═════ Raw data ═════

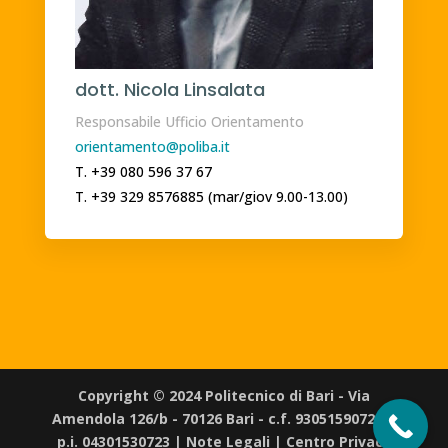
dott. Nicola Linsalata
Responsabile Ufficio Orientamento
orientamento@poliba.it
T. +39 080 596 37 67
T. +39 329 8576885 (mar/giov 9.00-13.00)
Copyright © 2024 Politecnico di Bari - Via
Amendola 126/b - 70126 Bari - c.f. 93051590722 |
p.i. 04301530723 |
Note Legali
|
Centro Privacy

═════

Problem. Output the records verbatim, every one of them, and keep the pictures out.

Task output.
dott. Nicola Linsalata
Responsabile Ufficio Orientamento
orientamento@poliba.it
T. +39 080 596 37 67
T. +39 329 8576885 (mar/giov 9.00-13.00)
Copyright © 2024 Politecnico di Bari - Via
Amendola 126/b - 70126 Bari - c.f. 93051590722 |
p.i. 04301530723 |
Note Legali
|
Centro Privacy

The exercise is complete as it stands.